GORIZIA – E’ un appuntamento d’eccezione quello che la Biblioteca statale Isontina si appresta a ospitare. Dall’1 all’8 giugno, infatti, dal lunedì al venerdì dalle 10.30 alle 18.30, il sabato fino alle 13.00, negli spazi della galleria d’arte Mario Di Iorio, potremo visitare la mostra fotografica di Fabrizio Borelli “Confine 1. Storia di luci e di ombre”, a cura di Maria Italia Zacheo. L’inaugurazione è fissata per sabato 1 giugno alle 18, la presentazione sarà curata da Franco Perazza, già direttore del dipartimento di salute mentale di Gorizia. Il catalogo sarà disponibile in galleria.
“L’iniziativa – commenta Borelli – suggerisce una profonda riflessione sui temi molto attuali della diversità e del confine, argomenti vicini e cari a una città – Gorizia – protagonista nei processi di innovazione”. “Confine è qualcosa che ti trovi davanti – spiega ancora – Tra senno e follia, tra individuo e comunità questa mostra narra la condizione della precarietà umana in una sequenza di immagini che restituiscono identità e dignità ai protagonisti, nelle rappresentazioni di un’insolita tournée, Uomini e recinti, un laboratorio-spettacolo dell’autunno del 1979. L’opera – un racconto fotografico – è omaggio alla vita. E’ insieme omaggio a Franco Basaglia, psichiatra promotore della legge nota con il suo nome, che con straordinario impegno lavorò alla riorganizzazione dell’assistenza psichiatrica ospedaliera e territoriale per un superamento della logica manicomiale. E’ ringraziamento a quanti sostennero un’operazione così rivoluzionaria. E’ invito a riflettere sull’attualità del tema della diversità, a quarant’anni dalla promulgazione della Legge n. 180 (13 maggio 1978), che riformò gli accertamenti e trattamenti sanitari volontari e obbligatori”.

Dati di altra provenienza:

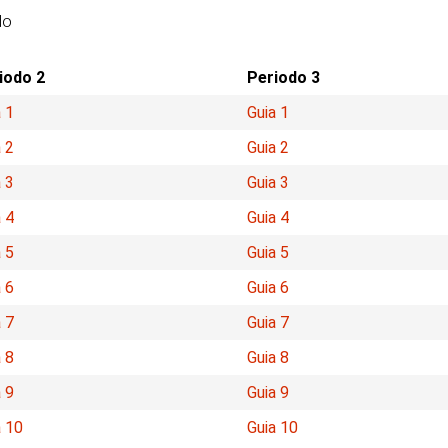
do
iodo 2
Periodo 3
 1
Guia 1
 2
Guia 2
 3
Guia 3
 4
Guia 4
 5
Guia 5
 6
Guia 6
 7
Guia 7
 8
Guia 8
 9
Guia 9
a 10
Guia 10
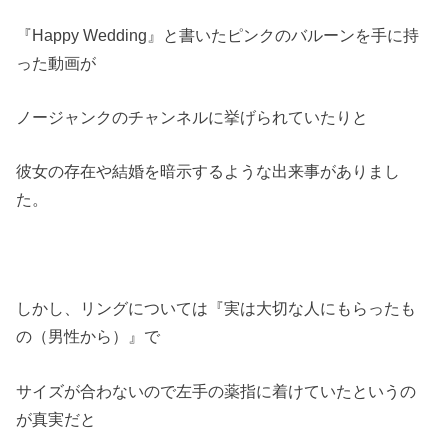
『Happy Wedding』と書いたピンクのバルーンを手に持
った動画が
ノージャンクのチャンネルに挙げられていたりと
彼女の存在や結婚を暗示するような出来事がありまし
た。
しかし、リングについては『実は大切な人にもらったも
の（男性から）』で
サイズが合わないので左手の薬指に着けていたというの
が真実だと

Il programma comprendeva più appuntamenti in diverse stazioni – Santa Maria della Pietà, Tevere, Galleria Nazionale d’Arte Moderna, Piazza S. Maria in Trastevere, Giardino Zoologico, Largo di Torre Argentina e omonimo Teatro, Mattatoio, quartiere di Primavalle – al fine di tracciare un “itinerario della riabilitazione”. I protagonisti della tournée si rappresentarono portando con sé, e quindi rendendoli manifesti al mondo, gli strumenti di coercizione che li avevano accompagnati nella vita da internati: il letto di contenzione, la camicia di forza, l’elettroshock. La mostra documenta l’entusiasmo e lo smarrimento di questo gruppo di donne e di uomini che attraversarono in più tappe una città indifferente o incredula e che, nel silenzio, rientrarono ogni volta, la sera, in manicomio. E’ proposta un’ampia selezione di fotografie (riprese: 35mm b/n analogico; stampe: Giclée Fine Art Print, 60×40 e 90×60, a cura dell’autore) dall’intero corpus di alcune centinaia di scatti.